In a Medium post published Wednesday, Warren laid out a populist plan to shake up the American system of food production. As I have been writing for years, the companies that sell farmers seeds, chemicals, and tractors have been consolidating into fewer and ever more massive entities. So have the firms that buy farmers’ goods, such as grain traders, meat companies, and supermarkets. Farmers, meanwhile, have seen the prices they receive for their products—and their profits—wither away.
“It all starts with attacking consolidation in the agriculture sector head on,” Warren declared. “We must give family farmers more options and more bargaining power in the marketplace so they can build more economic security.”
And she put some bold specifics behind that rhetoric. “I will appoint trustbusters to review—and reverse—anti-competitive mergers,” she vowed, specifically name-checking German chemical giant Bayer’s $66 billion takeover of US seed/pesticide giant Monsanto, which was approved by US antitrust authorities last year.
She also issued a warning to the meat industry, whose reliance on tying farmers into punishing contracts and government-backed debt I laid out here. Meat giants like Tyson and Smithfield are “vertically integrated“—meaning they both slaughter livestock and tightly control the process for raising them, pushing the economic risks of production onto farmers while grabbing most of the profit.
No more, says Warren. “My administration will bring vertical integration cases to break up integrated agribusinesses,” she wrote. She added that “contract chicken farming has already squeezed farmers to the breaking point. To stop the spread of that practice, I believe we should prohibit abusive contract farming in the livestock sector.”
She even invoked the Gilded Age populist firebrand William Jennings Bryan, quoting from his famous Cross of Gold speech: “The farmer who goes forth in the morning and toils all day, begins in the spring and toils all summer, and by the application of brain and muscles to the natural resources of this country creates wealth, is as much a businessman as the man who goes upon the Board of Trade and bets upon the price of grain.”
Sanders, for his part, published an op-ed in the Des Moines Register Thursday making a similar case, although with fewer specific promises.
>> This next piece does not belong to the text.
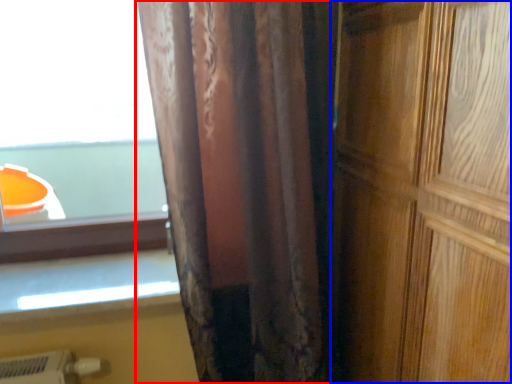 Question: Which object appears closest to the camera in this image, curtain (highlighted by a red box) or door (highlighted by a blue box)?

Choices:
 (A) curtain
 (B) door

Answer: (B)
He, too, denounced Bayer’s Monsanto buyout, adding that “when we are in the White House, we are going to strengthen antitrust laws that defend farmers from the corporate middlemen that stand between the food grower and the consumer, and have now become so big and powerful that they can squeeze farmers for everything they’re worth.”
These are bold stands—especially given that the 2016 Democratic nominee, Hillary Clinton, raised more agribusiness cash than Donald Trump during the campaign. Back in 2014, Clinton earned a $335,000 fee for speaking before the Biotechnology Industry Organization, a trade group representing the seed industry.
Such coziness likely won’t play well in 2020. On Saturday Warren is participating in a Democratic candidate’s forum in Storm Lake, Iowa, put on by the Open Markets Institute, a DC think tank that has probably done more than any entity to raise awareness of the ill effects of hyper-consolidation—both in the larger economy and in ag markets, specifically.
Other Democrats participating in the Open Markets event include former US Housing and Urban Development Secretary Julián Castro, Sen. Amy Klobuchar (Minn.), former Rep. John Delaney (Md.), and Rep. Tim Ryan (Ohio), who has not yet announced whether he will run for president. The main interviewer will be Art Cullen, the editor of the Storm Lake Times, who won the 2017 Pulitzer Prize in editorial writing for calling out Big Ag for its role in Iowa’s burgeoning water-pollution crisis.
I’ve met Cullen; he’s a no-nonsense, fearless journalist who will ask hard questions and challenge vapid, politically cautious answers.
It’s likely that other Democratic candidates will now follow Warren and Sanders’ lead. Before he threw his hat into the ring, Sen. Cory Booker (N.J.) signaled his interest in the issue by sponsoring a bill that would temporarily ban mergers and acquisitions between large farm, food, and grocery companies, and would set up a commission to strengthen antitrust enforcement in the agribusiness industry.
For the first time in my lifetime, agricultural policy may yet emerge as a driving issue in the next presidential race—or at the very least in the Democratic primary.